Why a judge tossed the state’s boardroom diversity mandate
"We told you a week ago that a Los Angeles judge blocked California’s corporate board diversity mandate, albeit without filing an opinion. It turns out Superior Court Judge Terry Green did file a 24-page opinion, though it wasn’t posted on the court’s website until after our editorial was published. We’re happy to recount his logic since politicians in Sacramento are clearly in need of legal instruction.
The Legislature’s premise for its diversity mandate was that corporate directors tend to select replacements who look like them, resulting in homogenous boards. Ergo, all public companies headquartered in the state were ordered to include at least one member of an “underrepresented” race, ethnicity or sexual orientation, and two to three for larger boards.
Judge Green writes that while “there is nothing outlandish or incredible about the idea that people generally tend to socialize with, and select, other people like themselves,” the Legislature “is thinking in group terms.” Yet the California Constitution “protects the right of individuals to equal treatment.” Equal protection “rights are individual rights, not group rights,” he emphasizes.
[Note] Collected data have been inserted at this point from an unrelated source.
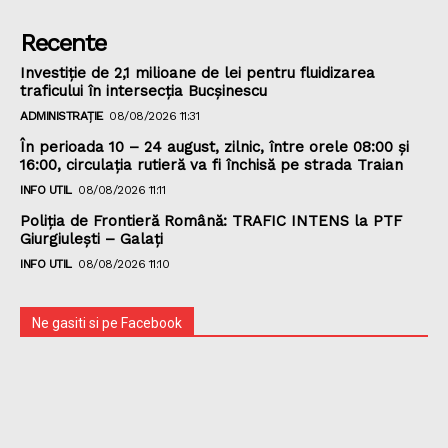
Recente
Investiție de 2,1 milioane de lei pentru fluidizarea
traficului în intersecția Bucșinescu
ADMINISTRAȚIE
08/08/2026 11:31
În perioada 10 – 24 august, zilnic, între orele 08:00 și
16:00, circulația rutieră va fi închisă pe strada Traian
INFO UTIL
08/08/2026 11:11
Poliţia de Frontieră Română: TRAFIC INTENS la PTF
Giurgiulești – Galați
INFO UTIL
08/08/2026 11:10
Ne gasiti si pe Facebook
He also points out that “groups selected for preference” exclude other numeric minorities such as religious groups: “Does the Equal Protection clause compel the addition of any subsequently-identified group? Can the boundaries of these groups be policed in any rational way, given that the statute determines membership solely by self-identification?” The answer is no.
While the state claims racial minorities are under-represented on boards, the judge says no one “appears to have made any effort to identify, define, or survey the qualified talent pool for director positions.” The state compared the makeup of boards to the generation population, but the “general population is manifestly not the qualified talent pool for corporate board seats.”
Evidence that increased boardroom diversity improves financial performance is mixed. Regardless, the judge says California’s stated “generic interest in healthy business” doesn’t suffice as compelling, and “there is precious little indication that the Legislature seriously considered or attempted other intermediate and race-neutral measures.”
The law thus fails the strict scrutiny test for equal protection. “Only in very particular cases should discrimination be remedied by more discrimination,” the judge concludes. This is a lesson we hope the U.S. Supreme Court reinforces as it also takes up racial preferences."